Briefly, the second part of the sentence about the ‘market system as a co-ordinator’ had absolutely nothing to do with Adam Smith’s use of the IH metaphor; it may well be true that co-ordination is a function of the market system, but Smith did not use the IH metaphor in connection with markets.
Brewer next makes the assertion that William Gramp and Peter Minowitz were “wrong” to say that the “invisible hand” related ‘only to external trade”. Now whatever Grampp claims it was about (“national defence”) or Minowitz went to say about it, which may have been wrong, Smith related the IH metaphor to the preference of some, but not all, merchants for “domestick trade” because of their felt insecurity with the “foreign trade of consumption”. That is beyond any doubt (WN IV.ii.9:456). In that specific case, Grampp and Minowotz were absolutely right to say that Smith was referring to the consequences of the decision to avoid foreign trade, always bearing in mind that many merchants at the time (and ours) engaged in the “foreign trade of consumption”, including “shipping”, and Smith considered it to be appropriate that they did so.
Brewer quotes from the same paragraph and misses Smith’s point. He acknowledges that “the home investment is more secure” (some merchants agreed) and asserts that “some people invest in a way that maximises revenue, and net revenue” and that that this will “ensure that the general gain … will accrue to the home country” (172). But what Brewer does not do is follow Smith’s use of the IH metaphor, namely such merchants whose insecurity is the motive that leads them: “they are led by an invisible hand to promote an end which was no part of [their] intention” and that in so doing, from “pursuing his own interest [his security] he frequently promotes that of the society” (WN IV.ii.9: 456).
His insecurity promotes a course of action – avoid foreign trade – and his capital when invested locally adds to annual “revenue and employment” as a consequence – the whole of domestic investment is the sum of it contributory parts. It is a pure, indeed lowly, arithmetic relationship. Nothing else! There is nothing about markets, co-ordination, general equilibrium, or such like. The IH metaphor was about some, but not all, merchants being “led” by their insecurity to unintentionally cause higher “annual revenue and employment”, and the unintended consequential rise in annual revenue would promote growth in employment and real wages, as Smith noted elsewhere. These were public benefits.

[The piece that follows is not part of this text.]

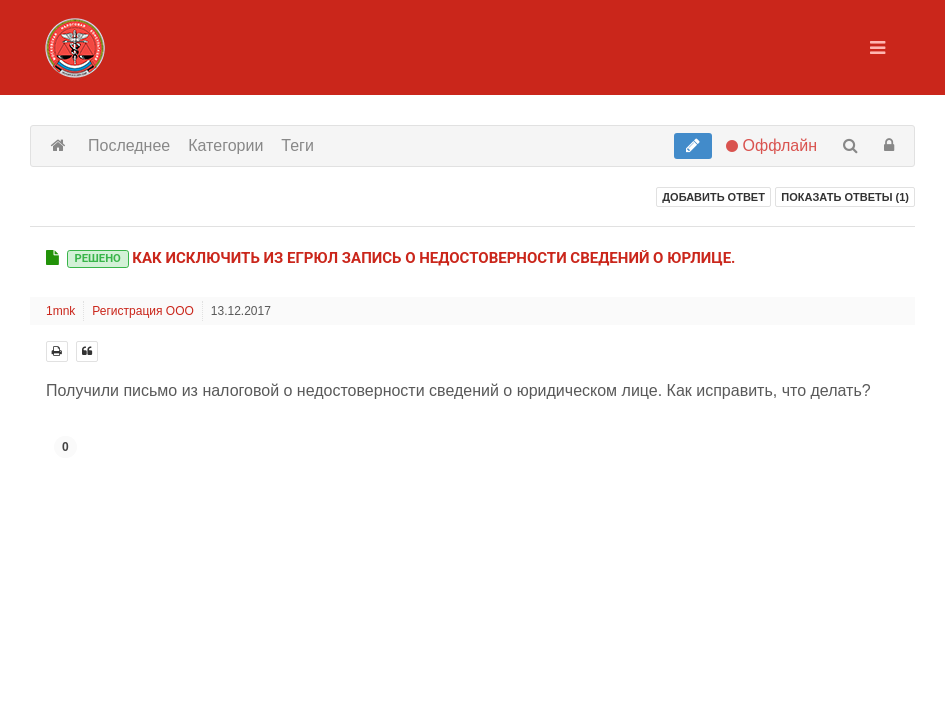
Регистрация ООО (142, 311)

It was not an argument for restricting foreign trade, as some modern commentators would have it. Smith supported tariff free trade, without protectionist and prohibition-type restrictions. Buying from abroad exchanged domestic for international goods, and at lower prices than they could be manufactured or grown domestically, this released capital stock and employment for investment in those domestic trades where a country had an absolute advantage over foreign countries (ideas of comparative advantage were due to Ricardo, 1819). Given Britain’s dependence on foreign trade, it required a strong Royal Navy to keep its trade routes open, and Smith supported the highly trade restrictive Navigation Acts for that reason – ‘defence is more important than opulence’, he wrote).